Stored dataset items
##########

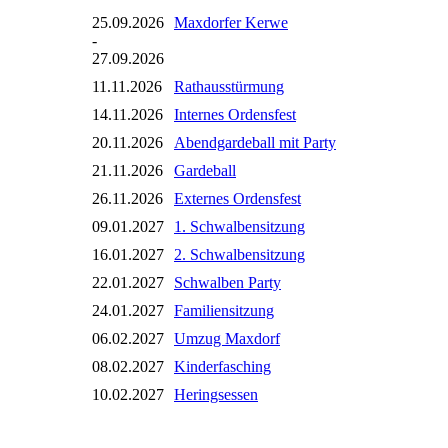
25.09.2026
Maxdorfer Kerwe
-
27.09.2026
11.11.2026
Rathausstürmung
14.11.2026
Internes Ordensfest
20.11.2026
Abendgardeball mit Party
21.11.2026
Gardeball
26.11.2026
Externes Ordensfest
09.01.2027
1. Schwalbensitzung
16.01.2027
2. Schwalbensitzung
22.01.2027
Schwalben Party
24.01.2027
Familiensitzung
06.02.2027
Umzug Maxdorf
08.02.2027
Kinderfasching
10.02.2027
Heringsessen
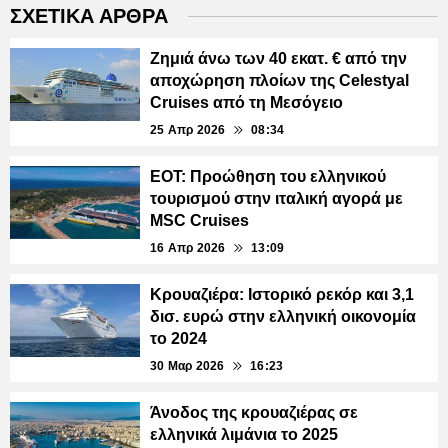
ΣΧΕΤΙΚΑ ΑΡΘΡΑ
Ζημιά άνω των 40 εκατ. € από την
αποχώρηση πλοίων της Celestyal
Cruises από τη Μεσόγειο
25 Απρ 2026
08:34
ΕΟΤ: Προώθηση του ελληνικού
τουρισμού στην ιταλική αγορά με
MSC Cruises
16 Απρ 2026
13:09
Κρουαζιέρα: Ιστορικό ρεκόρ και 3,1
δισ. ευρώ στην ελληνική οικονομία
το 2024
30 Μαρ 2026
16:23
Άνοδος της κρουαζιέρας σε
ελληνικά λιμάνια το 2025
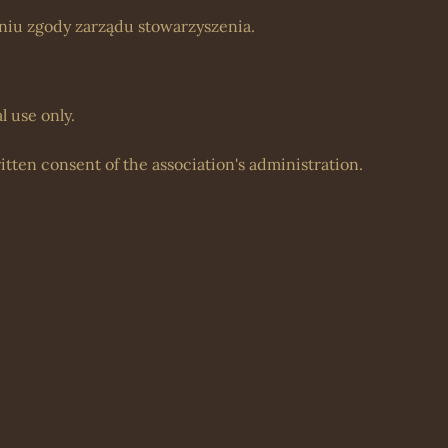
iu zgody zarządu stowarzyszenia.
 use only.
itten consent of the association's administration.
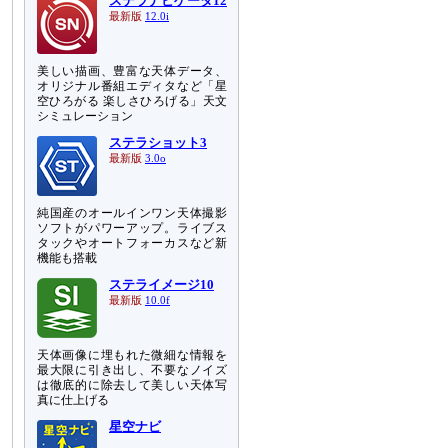
ステラナビゲータ12
最新版
12.0i
美しい描画、豊富な天体データ、
オリジナル番組エディタなど「星
空ひろがる 楽しさひろげる」天文
シミュレーション
ステラショット3
最新版
3.0o
純国産のオールインワン天体撮影
ソフトがパワーアップ。ライブス
タックやオートフォーカスなど新
機能も搭載
ステライメージ10
最新版
10.0f
天体画像に埋もれた微細な情報を
最大限に引き出し、不要なノイズ
は徹底的に除去して美しい天体写
真に仕上げる
星空ナビ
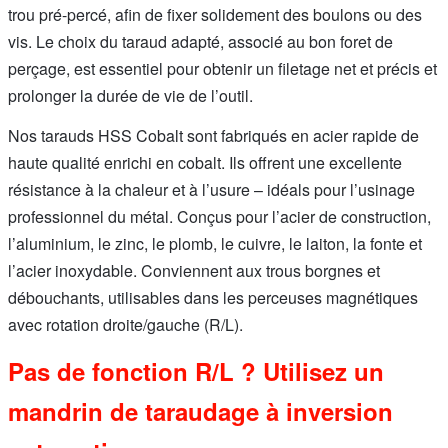
trou pré-percé, afin de fixer solidement des boulons ou des
vis. Le choix du taraud adapté, associé au bon foret de
perçage, est essentiel pour obtenir un filetage net et précis et
prolonger la durée de vie de l’outil.
Nos tarauds HSS Cobalt sont fabriqués en acier rapide de
haute qualité enrichi en cobalt. Ils offrent une excellente
résistance à la chaleur et à l’usure – idéals pour l’usinage
professionnel du métal. Conçus pour l’acier de construction,
l’aluminium, le zinc, le plomb, le cuivre, le laiton, la fonte et
l’acier inoxydable. Conviennent aux trous borgnes et
débouchants, utilisables dans les perceuses magnétiques
avec rotation droite/gauche (R/L).
Pas de fonction R/L ? Utilisez un
mandrin de taraudage à inversion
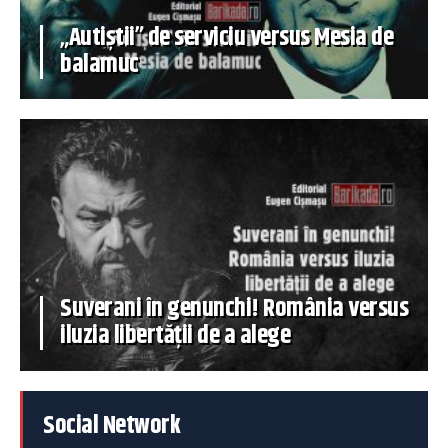
„Autiștii” de serviciu versus Mesia de
balamuc
Suverani în genunchi! România versus
iluzia libertății de a alege
Social Network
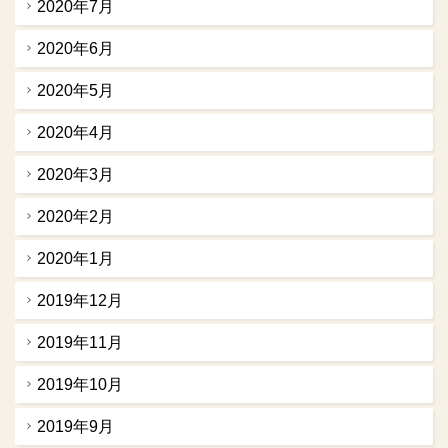
2020年7月
2020年6月
2020年5月
2020年4月
2020年3月
2020年2月
2020年1月
2019年12月
2019年11月
2019年10月
2019年9月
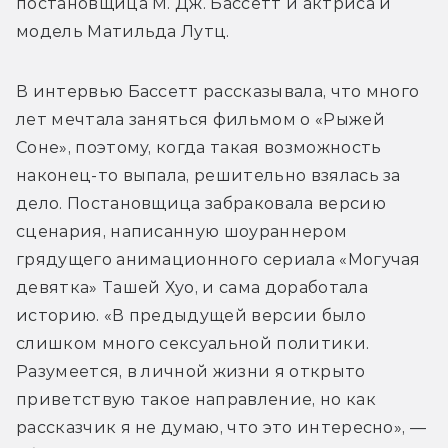
постановщица М. Дж. Бассетт и актриса и 
модель Матильда Лутц. 
В интервью Бассетт рассказывала, что много 
лет мечтала заняться фильмом о «Рыжей 
Соне», поэтому, когда такая возможность 
наконец-то выпала, решительно взялась за 
дело. Постановщица забраковала версию 
сценария, написанную шоураннером 
грядущего анимационного сериала «Могучая 
девятка» Ташей Хуо, и сама доработала 
историю. «В предыдущей версии было 
слишком много сексуальной политики. 
Разумеется, в личной жизни я открыто 
приветствую такое направление, но как 
рассказчик я не думаю, что это интересно», — 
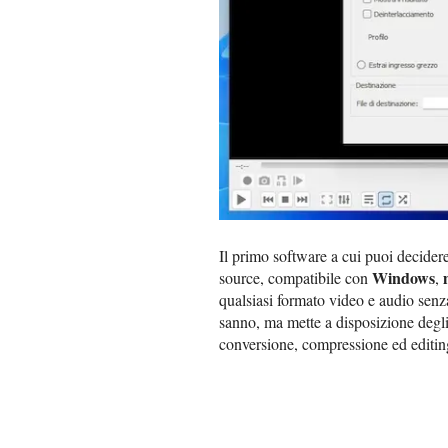
Il primo software a cui puoi decidere
Windows
source, compatibile con
,
qualsiasi formato video e audio senza
sanno, ma mette a disposizione degli 
conversione, compressione ed editing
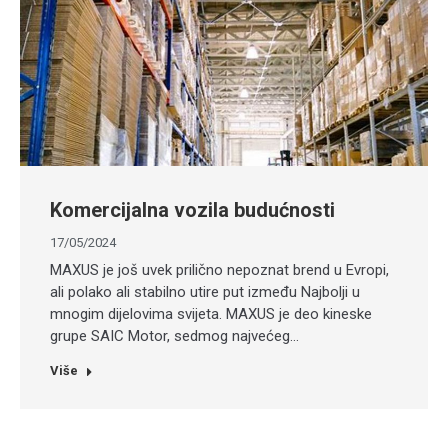
Komercijalna vozila budućnosti
17/05/2024
MAXUS je još uvek prilično nepoznat brend u Evropi,
ali polako ali stabilno utire put između Najbolji u
mnogim dijelovima svijeta. MAXUS je deo kineske
grupe SAIC Motor, sedmog najvećeg…
Više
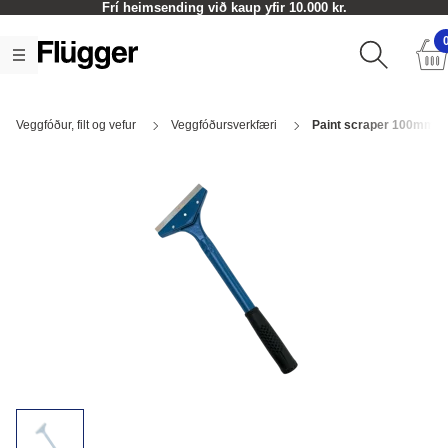
Frí heimsending við kaup yfir 10.000 kr.
Veggfóður, filt og vefur
Veggfóðursverkfæri
Paint scraper 100mm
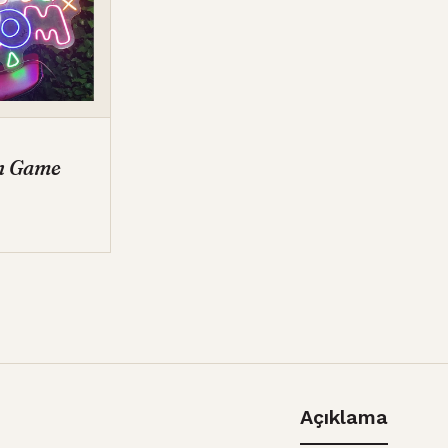
n Game
Açıklama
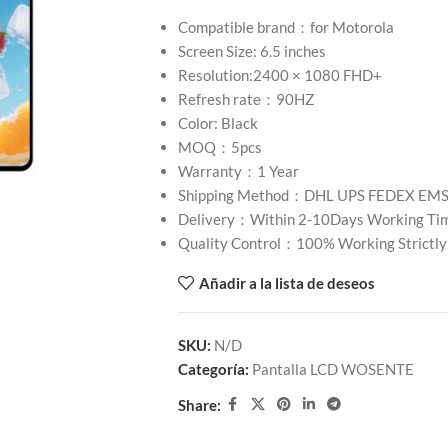
Compatible brand：for Motorola
Screen Size: 6.5 inches
Resolution:2400 × 1080 FHD+
Refresh rate：90HZ
Color: Black
MOQ：5pcs
Warranty：1 Year
Shipping Method：DHL UPS FEDEX EM
Delivery：Within 2-10Days Working Ti
Quality Control：100% Working Strictly
Añadir a la lista de deseos
SKU:
N/D
Categoría:
Pantalla LCD WOSENTE
Share:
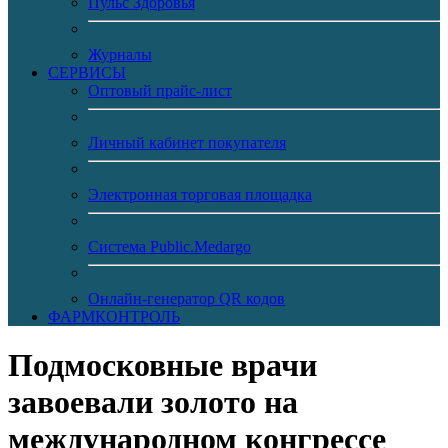
Пульс Здоровья
Журналы
CЕРВИСЫ
Оптовый прайс-лист
Личный кабинет покупателя
Электронная торговая площадка
Система Public.Medargo
Онлайн-генератор QR кодов
ФАРМКОНТРОЛЬ
Подмосковные врачи
завоевали золото на
международном конгрессе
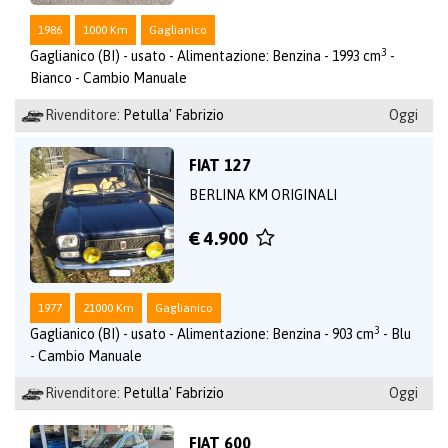
1986
1000 Km
Gaglianico
3
Gaglianico (BI) - usato - Alimentazione: Benzina - 1993 cm
-
Bianco - Cambio Manuale
Rivenditore:
Petulla' Fabrizio
Oggi
FIAT 127
BERLINA KM ORIGINALI
€ 4.900
1977
21000 Km
Gaglianico
3
Gaglianico (BI) - usato - Alimentazione: Benzina - 903 cm
- Blu
- Cambio Manuale
Rivenditore:
Petulla' Fabrizio
Oggi
FIAT 600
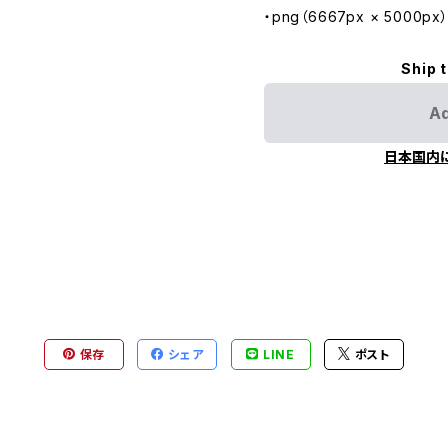
・png（6667px × 5000px
Ship 
Ad
日本国内
保存
シェア
LINE
ポスト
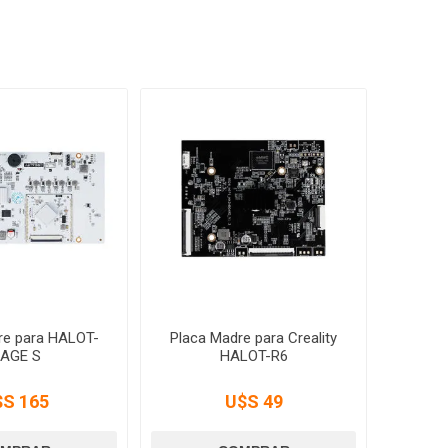
re para HALOT-
Placa Madre para Creality
AGE S
HALOT-R6
$S 165
U$S 49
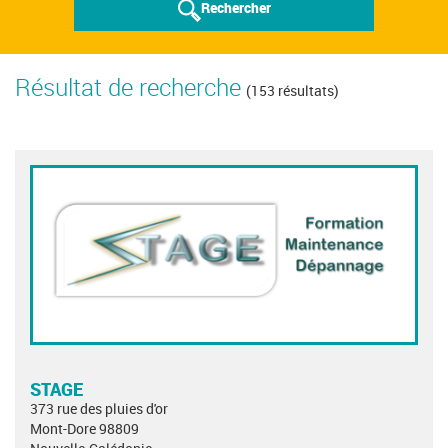
Rechercher
Résultat de recherche
(153 résultats)
STAGE
373 rue des pluies d'or
Mont-Dore 98809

##########

Problem details: Copy every line exactly, from the opening line of the entries down to the line holding "ソフトがパワーアップ。ライブス", and keep the pictures out.

Task response:
25.09.2026
Maxdorfer Kerwe
-
27.09.2026
11.11.2026
Rathausstürmung
14.11.2026
Internes Ordensfest
20.11.2026
Abendgardeball mit Party
21.11.2026
Gardeball
26.11.2026
Externes Ordensfest
09.01.2027
1. Schwalbensitzung
16.01.2027
2. Schwalbensitzung
22.01.2027
Schwalben Party
24.01.2027
Familiensitzung
06.02.2027
Umzug Maxdorf
08.02.2027
Kinderfasching
10.02.2027
Heringsessen
ΣΧΕΤΙΚΑ ΑΡΘΡΑ
Ζημιά άνω των 40 εκατ. € από την
αποχώρηση πλοίων της Celestyal
Cruises από τη Μεσόγειο
25 Απρ 2026
08:34
ΕΟΤ: Προώθηση του ελληνικού
τουρισμού στην ιταλική αγορά με
MSC Cruises
16 Απρ 2026
13:09
Κρουαζιέρα: Ιστορικό ρεκόρ και 3,1
δισ. ευρώ στην ελληνική οικονομία
το 2024
30 Μαρ 2026
16:23
Άνοδος της κρουαζιέρας σε
ελληνικά λιμάνια το 2025
iu zgody zarządu stowarzyszenia.
 use only.
itten consent of the association's administration.
ステラナビゲータ12
最新版
12.0i
美しい描画、豊富な天体データ、
オリジナル番組エディタなど「星
空ひろがる 楽しさひろげる」天文
シミュレーション
ステラショット3
最新版
3.0o
純国産のオールインワン天体撮影
ソフトがパワーアップ。ライブス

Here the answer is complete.